Shortly after the fuel spill that allegedly killed off the clams, Swissport was fined $90,000 by the state’s Environmental Protection Agency for failing to take adequate precautions to contain oil spills at Logan.

After the oil spill Logan bed clam landings plummeted. For example, 2011 landings from “Wood Island” numbered only about 49 racks, a 94% decrease from the 881 racks harvested in 2010. Similarly, 2011 landings from “Airport” were 499 racks, an 83% decrease from the 2,990 racks harvested in 2010.

This trend continued and worsened in 2012 and 2013. In a 2013 internal email, one official from the Massachusetts Division of Marine Fisheries stated, “there is virtually nothing of consequence left to dig in Boston Harbor.”

“The death of soft-shell clams around Logan Airport has caused and will continue to cause substantial loss of sustenance, loss of revenue, and loss of earning capacity to individuals who cannot dig clams to make a living,” the complaint stated.

Massport met with Denehy and other clamdiggers to discuss the effects of the spill in a meeting on March 2, 2011.

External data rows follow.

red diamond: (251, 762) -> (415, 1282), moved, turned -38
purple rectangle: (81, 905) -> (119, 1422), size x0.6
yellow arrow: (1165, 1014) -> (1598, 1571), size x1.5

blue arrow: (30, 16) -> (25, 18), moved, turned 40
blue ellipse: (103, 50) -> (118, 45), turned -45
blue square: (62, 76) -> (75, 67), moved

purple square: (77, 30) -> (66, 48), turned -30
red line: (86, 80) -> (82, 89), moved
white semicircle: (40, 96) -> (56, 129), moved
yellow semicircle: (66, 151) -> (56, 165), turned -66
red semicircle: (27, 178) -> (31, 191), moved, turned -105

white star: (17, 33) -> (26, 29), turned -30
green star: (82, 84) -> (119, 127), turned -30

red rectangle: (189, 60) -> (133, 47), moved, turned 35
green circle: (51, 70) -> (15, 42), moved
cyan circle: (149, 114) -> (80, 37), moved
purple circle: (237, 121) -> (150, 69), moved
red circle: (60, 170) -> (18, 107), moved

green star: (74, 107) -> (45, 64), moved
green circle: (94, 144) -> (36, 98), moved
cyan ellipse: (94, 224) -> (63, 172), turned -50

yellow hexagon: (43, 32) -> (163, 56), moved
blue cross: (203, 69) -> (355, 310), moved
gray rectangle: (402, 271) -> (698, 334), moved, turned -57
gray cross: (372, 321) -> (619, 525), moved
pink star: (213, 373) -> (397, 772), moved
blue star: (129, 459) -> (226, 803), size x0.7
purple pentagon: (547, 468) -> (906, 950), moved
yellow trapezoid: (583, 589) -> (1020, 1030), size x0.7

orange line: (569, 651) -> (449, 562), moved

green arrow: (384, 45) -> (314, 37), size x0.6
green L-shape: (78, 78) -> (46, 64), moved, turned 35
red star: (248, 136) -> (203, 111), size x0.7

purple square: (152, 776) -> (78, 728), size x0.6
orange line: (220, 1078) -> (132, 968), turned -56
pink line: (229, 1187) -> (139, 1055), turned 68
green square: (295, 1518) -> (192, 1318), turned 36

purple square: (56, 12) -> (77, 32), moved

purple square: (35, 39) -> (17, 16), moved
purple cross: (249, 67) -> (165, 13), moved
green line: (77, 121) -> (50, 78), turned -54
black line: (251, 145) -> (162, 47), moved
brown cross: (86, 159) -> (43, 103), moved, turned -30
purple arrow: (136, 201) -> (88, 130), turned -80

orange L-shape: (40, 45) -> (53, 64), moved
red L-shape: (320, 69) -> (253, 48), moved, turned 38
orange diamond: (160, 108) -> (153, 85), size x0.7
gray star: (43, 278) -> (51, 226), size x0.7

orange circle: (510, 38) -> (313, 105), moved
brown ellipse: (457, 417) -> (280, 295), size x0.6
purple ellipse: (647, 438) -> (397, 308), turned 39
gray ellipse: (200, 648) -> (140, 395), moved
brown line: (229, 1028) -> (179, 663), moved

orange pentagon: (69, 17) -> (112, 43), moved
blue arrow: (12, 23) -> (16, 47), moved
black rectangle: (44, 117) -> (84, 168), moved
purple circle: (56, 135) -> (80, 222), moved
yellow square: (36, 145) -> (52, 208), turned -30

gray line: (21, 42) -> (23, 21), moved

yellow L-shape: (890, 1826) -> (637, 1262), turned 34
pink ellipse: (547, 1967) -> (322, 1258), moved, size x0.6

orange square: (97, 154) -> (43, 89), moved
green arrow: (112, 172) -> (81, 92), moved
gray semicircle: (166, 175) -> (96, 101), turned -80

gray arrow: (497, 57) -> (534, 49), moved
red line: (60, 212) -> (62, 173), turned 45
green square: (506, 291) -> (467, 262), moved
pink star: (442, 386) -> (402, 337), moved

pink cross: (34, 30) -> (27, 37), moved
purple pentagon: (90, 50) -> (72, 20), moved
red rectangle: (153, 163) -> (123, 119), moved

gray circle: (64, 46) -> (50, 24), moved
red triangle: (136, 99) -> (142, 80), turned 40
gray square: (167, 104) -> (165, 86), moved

“At that meeting and elsewhere the defendants have tried to downplay and conceal the severity of the spill and the effect it has had on local soft-shell clam populations,” the complaint read.  “The defendants have still not publicly reported the amount of fuel that was spilled during the event in question.”

The United States Coast Guard investigated the spill in October 2010 as the federal on scene coordinator. The Coast Guard pollution investigators, upon information and belief, did not designate any responsible party at that time.

However, on August 13, 2013, in response to presentment of claims to the National Pollution Funds Center, the United States Coast Guard designated Massport and Swissport as responsible parties.